Jane Gibbs and Alex Garlick use Tellagami to introduce the use of QR codes to explore the village of Flore.
Tag Archives: QR codes
QR Safari
Focus
An activity designed to enable two groups to work together to explore an environment.
Suitable for
All ages who can read and write simple questions.
What you need
Mobile devices for scanning codes, each with a QR reader installed (eg. Scan).
A printer. Squares of card in two colours for mounting codes.
‘Treasure’ for both winning groups to find and share.
Internet access for creating the trails. No internet access is needed for carrying out the trail.
What you do
Explain to the groups that you are going to create treasure hunts for each other and that the idea is to do some finding out and exploring about the new place.
Their first job is to explore the environment as a group. What can they discover by looking, by talking to people or by researching online? What would make an interesting focus for the treasure trail? Encourage them to choose a focus and to be creative in their ideas. The first word of the answers might solve an acrostic puzzle, for example. They can use the notebook on their device to draft questions.
The next step is to visit an online QR Treasure Hunt Generator: http://www.classtools.net/QR . This has a click-through guide to creating a quiz. Questions and answers need to be separated by *. The questions are turned into printable QR codes and the answers are available for reference.

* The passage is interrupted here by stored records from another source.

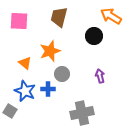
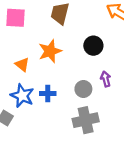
black circle: (94, 36) -> (93, 46), moved
gray circle: (62, 74) -> (83, 89), moved

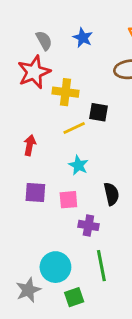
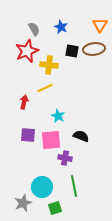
black square: (99, 112) -> (72, 51), moved
yellow line: (74, 128) -> (45, 88), moved
black semicircle: (111, 194) -> (81, 136), turned -56
pink square: (68, 200) -> (51, 140), size x1.5

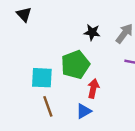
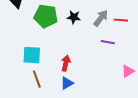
green pentagon: (75, 65) -> (46, 16), moved, turned 30
red arrow: (93, 88) -> (66, 63), moved

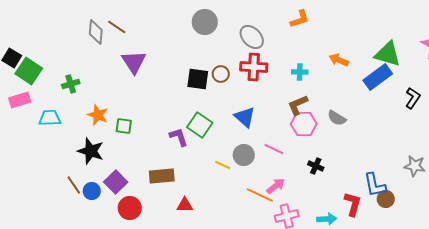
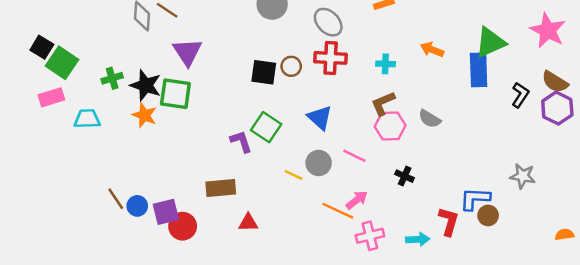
green triangle: (388, 54) -> (490, 42), turned -40
blue rectangle: (378, 77) -> (479, 70), turned -56
green square: (124, 126) -> (175, 94), moved, size x1.6
black star: (91, 151) -> (146, 85), moved
purple square: (116, 182) -> (166, 212), moved, turned 30
blue L-shape: (375, 185) -> (475, 199), turned 104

Once they have their printed codes groups stick them to the coloured card and make their trail around the environment. Groups then swap and follow the trails, decoding the questions as they go.
Learning Benefits
Participants gain experience of team working and of exploring an environment. They create and follow instructions.
Taking it Further
Experiment with other code types such as websites, uploaded images, YouTube videos or audio files uploaded to Audioboo or Croak.it.